Equity release schemes are specially designed for senior citizens particularly those aged 55 and over. By considering whether equity release schemes can be of assistance, retired individuals can get access to a lump sum or regular monthly income or even a combination of both from their property.
Moreover, an equity release scheme also allows you to continue residing in your home with no further monthly payments required. This is an important difference from any residential mortgage, as you cannot default on the monthly payments and thus risk having your house repossessed. It therefore alleviates any concerns of affecting your credit history and finding the cash to pay the mortgage which was probably the biggest financial and possibly stressful commitment during your working life!
Popular Forms of Equity
The most popular type of equity release schemes are lifetime mortgages. Here ownership of your property remains solely in your name at the land registry, with no transfer of ownership. This provides you with the peace of mind of knowing that any alterations and improvements can be completed with minimal fuss and confidence.
To suit individual needs, different equity release schemes are available. These include home reversion, lifetime mortgages and pensioner interest only mortgages. Prior to opting for equity release, ensure that you do thorough research on the terms and conditions of the different loans open to you.
Home reversion is a type of equity form most popular before the housing bubble burst. It allowed home owners to sell a part of their property to an investor. In return the investor would allow the owner to remain in their home until death or until the owner decided to move and sell the rest of the home. A lifetime tenancy agreement was signed by the owner to ensure they had rights to remain in the home.

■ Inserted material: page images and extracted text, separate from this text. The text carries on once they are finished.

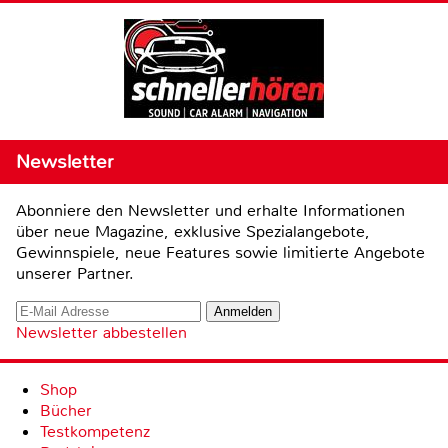
Newsletter
Abonniere den Newsletter und erhalte Informationen
über neue Magazine, exklusive Spezialangebote,
Gewinnspiele, neue Features sowie limitierte Angebote
unserer Partner.
Newsletter abbestellen
Shop
Bücher
Testkompetenz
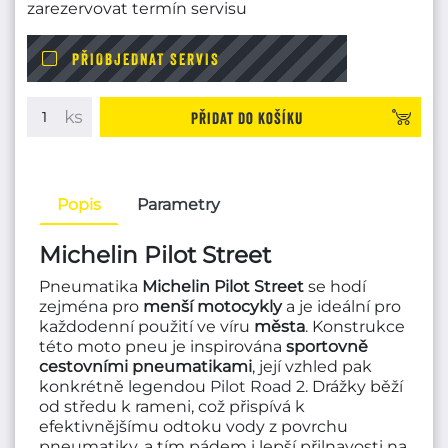
zarezervovat termín servisu
PŘIOBJEDNAT SERVIS
Přidat do košíku
Popis
Parametry
Michelin Pilot Street
Pneumatika
Michelin Pilot Street
se hodí
zejména pro
menší motocykly
a je ideální pro
každodenní použití ve víru
města
. Konstrukce
této moto pneu je inspirována
sportovně
cestovními
pneumatikami
, její vzhled pak
konkrétně legendou
Pilot Road 2
. Drážky běží
od středu k rameni, což přispívá k
efektivnějšímu odtoku vody z povrchu
pneumatiky, a tím pádem i lepší přilnavosti na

The investment part takes time in this option. The buyer will wait for the home owner to move out and sell the home, but in turn the buyer only buys the house for lower than current market value. Also at the time of actual full ownership the investment company is able to sell the home at true market value recouping any money they provided the homeowner during the rest of their lifetime. It is why homeowners need to be 65 years of age for this release of equity, which is still possible to find albeit a little difficult.
Lifetime mortgages are easier to find and most popular in current years:
• A roll up mortgage allows the interest to accrue onto the loan until it is repaid in full. At death or move to a new location, the owner is responsible to pay the principle amount borrowed plus the rolled up interest. This is done through sale.
• Drawdown is different since borrowers take out a small sum at first and have access to more cash on an as needed basis. Interest still rolls up, but only on the actual funds withdrawn from the equity release account.
• Interest-only pensioner mortgages ensure the principle amount of the loan never changes. It is the only loan requiring a monthly payment. The interest based on APR is calculated for the monthly payments and paid until the loan is repaid in full.
Using Your Tax Free Cash
Equity release schemes can therefore be a great option for retired homeowners to release tax free cash from their property. Equity release plans are basically classed as a release of capital from your property; hence there is no tax to pay on the initial release from the provider. Consequently, your money can go further and can be used for paying off the mortgage, buying a new car, going on holiday, debt consolidation or for any other purpose. Equity release companies do not place any restrictions of how the funds are utilised.
Gaining Proper Details from Experts
Taking independent professional advice would be a wise decision. Based on your preferences and needs, professionals can advise you about the best equity release option and save many £1000’s over the long term; ultimately benefitting your children and beneficiaries. Based on the amount borrowed it is possible to leave an inheritance.